Commitment in Writing
But when the Power Four conferences delivered paperwork to the member schools with certain “demands” to follow the new rules and pledge fealty to their conference, it triggered shock and moral outrage throughout the college sports world, and the legal and media entities in particular.
Ross Dellenger of Yahoo Sports was the first to report the required paperwork Monday night. According to Dellenger’s reporting, conference commissioners made it clear that they would be assuming the role of traffic cops in enforcing the new standards resulting from House v. NCAA. The letters made it clear that failure to abide by the rules could lead to the expulsion of a school from a conference. The letters also required a commitment to not suing the conference over its decisions on rules violations and punishments.
The Overreaction
The news came out Tuesday that the Tennessee state legislature had already moved forward with a bill that stated the colleges and universities in the state would not be required to do anything other than follow state laws regarding Name/Image/Likeness, or NIL. The state of Tennessee was basically telling Greg Sankey and the SEC to pound sand.
The reactions across the country sounded surprisingly dramatic, and more than slightly absurd.
The conferences were always going to play a major role in the enforcement of the new rules brought about by the lawsuit settlement. Seriously, did anyone ever assume anything else? The NCAA has been neutered when it comes to rules enforcement. Anytime they try, they get taken to federal court within days and they lose. They don’t enjoy anti-trust protections, despite having run roughshod over college sports for decades.
Today’s Reality Tomorrow
Deloitte, the financial assessment company, will be an advisor on some of the logistics as the new system goes through. But they clearly have no authority to enforce rules. The College Sports Commission and a new CEO will be in place at some point to be a new enforcement mechanism. But as we sit here today, that is still in the proposal/future stage. A decision from Judge Wilken is due any day. The new systems would take place immediately. And someone with the already-in-place contractual authority has to exist at that moment. That would be the conferences. Even with a CSC/CEO in place, their authority could be subject to challenge in the same way the NCAA’s is. And even when the NCAA had its alleged role in rules enforcement, the conferences had a significant role to play in it. So what did anyone ever expect other than this?
There are already those looking for the schools to fight back.

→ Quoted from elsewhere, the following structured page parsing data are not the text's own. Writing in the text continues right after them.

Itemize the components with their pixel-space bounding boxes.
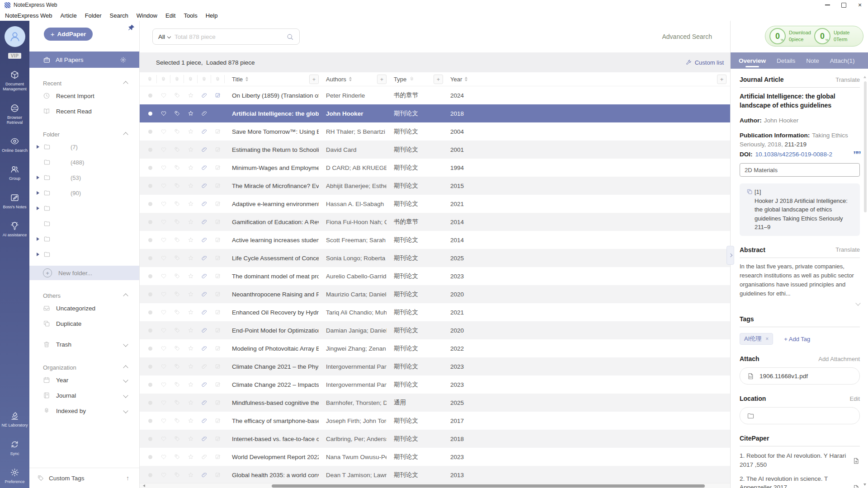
note-icon[interactable] — [211, 454, 225, 460]
doi-link[interactable]: 10.1038/s42256-019-0088-2 — [755, 151, 832, 158]
folder-item[interactable] — [29, 247, 139, 262]
horizontal-scrollbar[interactable] — [140, 483, 730, 488]
panel-scrollbar-thumb[interactable] — [864, 81, 867, 212]
section-folder[interactable]: Folder — [43, 131, 127, 138]
heart-icon[interactable] — [157, 110, 170, 117]
heart-icon[interactable] — [157, 128, 170, 135]
table-row[interactable]: Global health 2035: a world conve... Dea… — [140, 466, 730, 483]
heart-icon[interactable] — [157, 201, 170, 207]
paperclip-icon[interactable] — [198, 255, 211, 261]
scroll-down-arrow-icon[interactable] — [863, 483, 866, 486]
star-icon[interactable] — [184, 381, 198, 388]
rail-item-group[interactable]: Group — [0, 164, 29, 181]
table-row[interactable]: Climate Change 2022 – Impacts, ... Inter… — [140, 375, 730, 394]
star-icon[interactable] — [184, 128, 198, 135]
paperclip-icon[interactable] — [198, 201, 211, 207]
menu-edit[interactable]: Edit — [161, 12, 179, 19]
filter-icon[interactable] — [409, 76, 415, 82]
sidebar-item-indexed-by[interactable]: Indexed by — [29, 403, 139, 418]
table-row[interactable]: On Liberty (1859) (Translation of t... P… — [140, 86, 730, 104]
tab-details[interactable]: Details — [777, 52, 795, 69]
column-header-authors[interactable]: Authors + — [319, 72, 387, 86]
paperclip-icon[interactable] — [198, 219, 211, 225]
note-icon[interactable] — [211, 201, 225, 207]
column-star-icon[interactable] — [184, 75, 198, 83]
row-title[interactable]: Life Cycle Assessment of Concen... — [225, 255, 319, 262]
sort-icon[interactable] — [465, 77, 467, 81]
note-icon[interactable] — [211, 472, 225, 478]
star-icon[interactable] — [184, 436, 198, 442]
row-title[interactable]: Climate Change 2021 – the Physi... — [225, 363, 319, 370]
menu-window[interactable]: Window — [132, 12, 161, 19]
heart-icon[interactable] — [157, 291, 170, 297]
tag-icon[interactable] — [170, 363, 184, 370]
rail-item-sync[interactable]: Sync — [0, 440, 29, 456]
table-row[interactable]: Estimating the Return to Schoolin... Dav… — [140, 141, 730, 159]
quote-icon[interactable]: ”” — [853, 153, 860, 156]
tag-icon[interactable] — [170, 128, 184, 135]
table-row[interactable]: World Development Report 2022: ... Nana … — [140, 448, 730, 466]
tag-icon[interactable] — [170, 454, 184, 460]
note-icon[interactable] — [211, 146, 225, 153]
row-title[interactable]: Mindfulness-based cognitive ther... — [225, 399, 319, 406]
column-note-icon[interactable] — [211, 75, 225, 83]
tag-icon[interactable] — [170, 273, 184, 279]
rail-item-boss-s-notes[interactable]: Boss's Notes — [0, 193, 29, 210]
expand-caret-icon[interactable] — [37, 191, 39, 195]
tag-icon[interactable] — [170, 164, 184, 171]
folder-item[interactable]: (53) — [29, 170, 139, 185]
table-row[interactable]: Minimum-Wages and Employmen... D CARD; A… — [140, 159, 730, 177]
star-icon[interactable] — [184, 291, 198, 297]
heart-icon[interactable] — [157, 363, 170, 370]
tag-icon[interactable] — [170, 146, 184, 153]
row-title[interactable]: Active learning increases student ... — [225, 237, 319, 244]
sidebar-item-duplicate[interactable]: Duplicate — [29, 316, 139, 331]
heart-icon[interactable] — [157, 273, 170, 279]
edit-location-button[interactable]: Edit — [850, 395, 860, 402]
expand-caret-icon[interactable] — [37, 145, 39, 149]
row-title[interactable]: Climate Change 2022 – Impacts, ... — [225, 381, 319, 388]
tag-icon[interactable] — [170, 110, 184, 117]
paperclip-icon[interactable] — [198, 381, 211, 388]
paperclip-icon[interactable] — [198, 164, 211, 171]
section-others[interactable]: Others — [43, 292, 127, 299]
star-icon[interactable] — [184, 92, 198, 99]
menu-tools[interactable]: Tools — [179, 12, 201, 19]
note-icon[interactable] — [211, 309, 225, 315]
row-title[interactable]: Gamification of Education: A Revi... — [225, 219, 319, 225]
scrollbar-thumb[interactable] — [272, 484, 705, 488]
star-icon[interactable] — [184, 110, 198, 117]
sidebar-item-custom-tags[interactable]: Custom Tags ↑ — [29, 468, 139, 488]
attachment-item[interactable]: PDF 1906.11668v1.pdf — [740, 367, 860, 385]
heart-icon[interactable] — [157, 381, 170, 388]
heart-icon[interactable] — [157, 237, 170, 243]
menu-help[interactable]: Help — [202, 12, 222, 19]
folder-item[interactable]: (90) — [29, 185, 139, 201]
sync-status-widget[interactable]: 0 % Download 0piece 0 % Update 0Term — [765, 26, 863, 47]
column-header-year[interactable]: Year — [443, 72, 484, 86]
expand-caret-icon[interactable] — [37, 253, 39, 256]
row-title[interactable]: Internet-based vs. face-to-face co... — [225, 436, 319, 442]
tab-overview[interactable]: Overview — [739, 52, 766, 69]
row-title[interactable]: On Liberty (1859) (Translation of t... — [225, 92, 319, 99]
paperclip-icon[interactable] — [198, 345, 211, 352]
paperclip-icon[interactable] — [198, 92, 211, 99]
tag-icon[interactable] — [170, 381, 184, 388]
note-icon[interactable] — [211, 436, 225, 442]
column-resize-handle[interactable]: + — [309, 75, 319, 84]
star-icon[interactable] — [184, 327, 198, 333]
file-plus-icon[interactable] — [853, 475, 860, 488]
maximize-button[interactable] — [835, 0, 852, 10]
column-attachment-icon[interactable] — [198, 75, 211, 83]
note-icon[interactable] — [211, 418, 225, 424]
note-icon[interactable] — [211, 237, 225, 243]
heart-icon[interactable] — [157, 183, 170, 189]
heart-icon[interactable] — [157, 399, 170, 406]
menu-noteexpress-web[interactable]: NoteExpress Web — [1, 12, 57, 19]
search-icon[interactable] — [286, 33, 294, 41]
search-filter-dropdown[interactable]: All — [158, 33, 170, 40]
paperclip-icon[interactable] — [198, 472, 211, 478]
rail-item-online-search[interactable]: Online Search — [0, 136, 29, 153]
table-row[interactable]: Modeling of Photovoltaic Array Ba... Jin… — [140, 339, 730, 357]
table-row[interactable]: Enhanced Oil Recovery by Hydro... Tariq … — [140, 303, 730, 321]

But fight back against what? And at what cost? Depending upon the conference, the member schools are pulling in anywhere from $40-$75 million per year in revenue, directly tied to their conference. And that number will go up for the Big 10 and SEC in the next few years with a new TV contract.

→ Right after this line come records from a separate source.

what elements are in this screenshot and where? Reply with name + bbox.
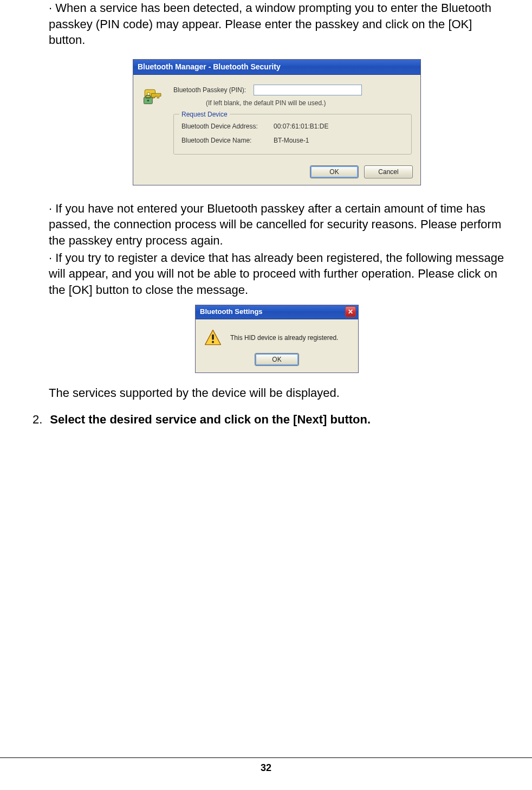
page-footer: 32: [0, 757, 532, 774]
cancel-button[interactable]: Cancel: [364, 165, 413, 178]
bluetooth-settings-dialog: Bluetooth Settings ✕ This HID device is …: [195, 305, 359, 373]
ok-button[interactable]: OK: [255, 353, 299, 366]
fieldset-legend: Request Device: [179, 110, 230, 119]
device-address-label: Bluetooth Device Address:: [181, 122, 274, 131]
bluetooth-security-dialog: Bluetooth Manager - Bluetooth Security B…: [133, 59, 421, 185]
dialog-title-bar: Bluetooth Manager - Bluetooth Security: [133, 60, 420, 75]
dialog2-message: This HID device is already registered.: [230, 333, 338, 342]
request-device-group: Request Device Bluetooth Device Address:…: [173, 114, 412, 154]
key-icon: [142, 87, 165, 110]
svg-rect-5: [212, 334, 214, 339]
dialog2-title-bar: Bluetooth Settings ✕: [196, 305, 358, 319]
ok-button[interactable]: OK: [310, 165, 359, 178]
page-number: 32: [261, 762, 271, 773]
svg-point-4: [147, 100, 150, 102]
passkey-label: Bluetooth Passkey (PIN):: [173, 86, 246, 94]
device-address-value: 00:07:61:01:B1:DE: [274, 122, 328, 131]
paragraph-already-registered-note: · If you try to register a device that h…: [49, 250, 505, 298]
paragraph-services-displayed: The services supported by the device wil…: [49, 385, 505, 401]
dialog-title-text: Bluetooth Manager - Bluetooth Security: [138, 62, 281, 72]
step-instruction: Select the desired service and click on …: [50, 412, 371, 428]
svg-point-6: [212, 341, 214, 343]
device-name-value: BT-Mouse-1: [274, 136, 309, 145]
close-icon[interactable]: ✕: [345, 306, 356, 317]
paragraph-timeout-note: · If you have not entered your Bluetooth…: [49, 201, 505, 249]
paragraph-passkey-prompt: · When a service has been detected, a wi…: [49, 0, 505, 48]
step-number: 2.: [33, 412, 42, 428]
device-name-label: Bluetooth Device Name:: [181, 136, 274, 145]
warning-icon: [203, 328, 223, 348]
passkey-input[interactable]: [254, 85, 362, 95]
dialog2-title-text: Bluetooth Settings: [200, 307, 263, 317]
passkey-hint: (If left blank, the default PIN will be …: [173, 99, 412, 107]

In what world does anyone think Arkansas is going to refuse to sign the agreement and cross swords with the SEC? Is Arkansas, or any other school really going to risk the tens of millions of dollars in a move that would blow up their rosters when they cannot come through on the revenue sharing with the athletes? Logic says they will comply.

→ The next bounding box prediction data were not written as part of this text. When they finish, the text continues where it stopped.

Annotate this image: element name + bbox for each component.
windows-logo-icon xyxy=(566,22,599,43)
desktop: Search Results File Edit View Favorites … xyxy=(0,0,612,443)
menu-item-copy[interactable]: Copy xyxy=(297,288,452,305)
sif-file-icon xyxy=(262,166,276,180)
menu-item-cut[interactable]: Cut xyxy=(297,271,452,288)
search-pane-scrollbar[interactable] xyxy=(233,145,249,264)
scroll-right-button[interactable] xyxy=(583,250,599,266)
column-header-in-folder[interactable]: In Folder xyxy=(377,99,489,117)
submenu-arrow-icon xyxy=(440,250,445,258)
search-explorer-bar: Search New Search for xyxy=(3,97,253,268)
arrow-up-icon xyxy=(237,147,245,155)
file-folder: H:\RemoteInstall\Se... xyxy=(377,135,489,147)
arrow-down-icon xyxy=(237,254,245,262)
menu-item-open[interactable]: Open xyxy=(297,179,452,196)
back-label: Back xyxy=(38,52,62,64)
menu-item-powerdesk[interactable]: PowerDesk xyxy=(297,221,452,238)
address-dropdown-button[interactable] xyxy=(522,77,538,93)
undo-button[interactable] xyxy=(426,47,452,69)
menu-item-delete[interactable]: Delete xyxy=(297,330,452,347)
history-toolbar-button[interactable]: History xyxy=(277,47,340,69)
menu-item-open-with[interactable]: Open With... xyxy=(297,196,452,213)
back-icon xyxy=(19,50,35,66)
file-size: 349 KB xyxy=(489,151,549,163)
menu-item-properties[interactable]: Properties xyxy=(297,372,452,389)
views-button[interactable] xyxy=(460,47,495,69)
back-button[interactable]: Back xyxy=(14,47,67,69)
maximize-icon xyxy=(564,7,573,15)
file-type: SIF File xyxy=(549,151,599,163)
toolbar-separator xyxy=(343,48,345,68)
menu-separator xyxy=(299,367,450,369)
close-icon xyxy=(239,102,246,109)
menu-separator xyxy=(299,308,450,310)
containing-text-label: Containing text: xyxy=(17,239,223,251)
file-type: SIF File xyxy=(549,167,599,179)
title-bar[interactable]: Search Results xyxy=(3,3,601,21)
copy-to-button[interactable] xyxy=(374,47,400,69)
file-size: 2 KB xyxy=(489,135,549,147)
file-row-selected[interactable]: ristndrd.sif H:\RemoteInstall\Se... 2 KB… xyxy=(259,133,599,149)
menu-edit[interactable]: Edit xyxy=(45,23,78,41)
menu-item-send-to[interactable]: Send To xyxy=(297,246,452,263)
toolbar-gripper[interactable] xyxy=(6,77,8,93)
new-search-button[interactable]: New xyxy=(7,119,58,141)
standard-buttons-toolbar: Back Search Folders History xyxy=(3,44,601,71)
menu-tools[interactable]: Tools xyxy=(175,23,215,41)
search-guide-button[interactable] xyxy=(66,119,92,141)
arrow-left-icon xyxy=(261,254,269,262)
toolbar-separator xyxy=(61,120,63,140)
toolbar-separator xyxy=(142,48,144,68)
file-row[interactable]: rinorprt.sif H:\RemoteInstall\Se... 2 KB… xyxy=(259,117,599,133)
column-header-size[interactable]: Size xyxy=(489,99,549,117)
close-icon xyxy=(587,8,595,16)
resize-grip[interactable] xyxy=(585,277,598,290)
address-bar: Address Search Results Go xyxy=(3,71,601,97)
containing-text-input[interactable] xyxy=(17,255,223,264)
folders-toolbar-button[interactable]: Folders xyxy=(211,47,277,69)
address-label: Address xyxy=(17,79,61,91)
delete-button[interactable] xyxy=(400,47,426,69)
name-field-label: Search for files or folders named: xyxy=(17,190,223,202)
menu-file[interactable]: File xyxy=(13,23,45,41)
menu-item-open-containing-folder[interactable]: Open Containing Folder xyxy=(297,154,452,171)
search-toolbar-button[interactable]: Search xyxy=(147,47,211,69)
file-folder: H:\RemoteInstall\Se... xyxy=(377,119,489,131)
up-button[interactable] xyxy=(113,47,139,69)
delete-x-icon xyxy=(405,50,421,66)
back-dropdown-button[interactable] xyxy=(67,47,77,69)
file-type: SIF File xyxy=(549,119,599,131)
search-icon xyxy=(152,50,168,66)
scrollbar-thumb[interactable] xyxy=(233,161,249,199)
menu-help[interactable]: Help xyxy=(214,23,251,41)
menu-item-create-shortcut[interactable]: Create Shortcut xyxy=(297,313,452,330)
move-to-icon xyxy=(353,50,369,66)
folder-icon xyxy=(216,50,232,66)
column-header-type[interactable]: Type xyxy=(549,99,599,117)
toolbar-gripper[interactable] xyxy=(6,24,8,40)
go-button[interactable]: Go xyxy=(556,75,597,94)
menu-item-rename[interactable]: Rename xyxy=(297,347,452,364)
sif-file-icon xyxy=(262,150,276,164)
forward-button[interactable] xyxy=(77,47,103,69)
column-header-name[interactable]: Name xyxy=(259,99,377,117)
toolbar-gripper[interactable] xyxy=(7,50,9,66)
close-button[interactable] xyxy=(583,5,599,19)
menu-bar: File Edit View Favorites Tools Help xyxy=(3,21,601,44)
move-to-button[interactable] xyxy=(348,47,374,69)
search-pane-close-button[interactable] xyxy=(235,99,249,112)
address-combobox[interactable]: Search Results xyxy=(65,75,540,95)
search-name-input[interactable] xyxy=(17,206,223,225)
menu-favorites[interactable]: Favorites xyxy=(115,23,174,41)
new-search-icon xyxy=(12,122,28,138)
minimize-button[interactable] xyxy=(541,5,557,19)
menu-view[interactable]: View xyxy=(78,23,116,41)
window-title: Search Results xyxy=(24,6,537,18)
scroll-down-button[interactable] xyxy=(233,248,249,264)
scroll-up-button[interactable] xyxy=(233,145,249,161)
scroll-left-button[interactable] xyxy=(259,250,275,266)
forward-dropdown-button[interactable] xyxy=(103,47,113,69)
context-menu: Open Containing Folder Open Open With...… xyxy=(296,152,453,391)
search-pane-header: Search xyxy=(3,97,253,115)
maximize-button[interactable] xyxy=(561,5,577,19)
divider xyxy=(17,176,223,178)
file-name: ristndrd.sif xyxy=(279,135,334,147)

State of Tennessee Speaks Up
If you are Vandy, and you have committed all this money in recent years to sports complex renovations and upgrades, do you roll with the Tennessee state legislature and thumb your nose at the SEC? The conference has been looking for a way to move you out for years because you are more of a drain in the revenue sports than you are a financial asset.
And what of the legislation from the state of Tennessee? In a bill that was written and passed after the initial settlement was approved by the schools, they are trying to give legal cover to their universities. Contract law experts who communicated with Last Word on Tuesday told us it is both a loud and empty gesture.
While there may have been grumblings behind the scenes, when it came to the official tally, every school in each of the Power Four conferences voted to approve the settlement. That makes all of Tennessee’s universities de facto signatories on the settlement. Of course, they are expected to follow all of the terms. The conferences have a role in rule enforcement now. They can hand out penalties to member schools. Why would they not with the new systems after having each paid millions in legal fees to defend their existence during the litigation?
Settlement and Settling In
There is a potential issue in making a school commit to no litigation if they do not like the punishment they receive for breaking the new rules. Those same attorneys told us that unless such language is in the membership agreement, it likely would not hold up in court.
But there again comes the conflict. If the Vols jump on board with the state legislature, violate the rules, get punished by the SEC, and then sue the conference, they are, in essence, suing themselves. Any legal fees and court costs that come from the SEC having to defend itself in court is going to come out of the allocations given to the schools.
Other than the no-litigation pledge, all of this was totally foreseeable several weeks ago. The national tizzy, not so much.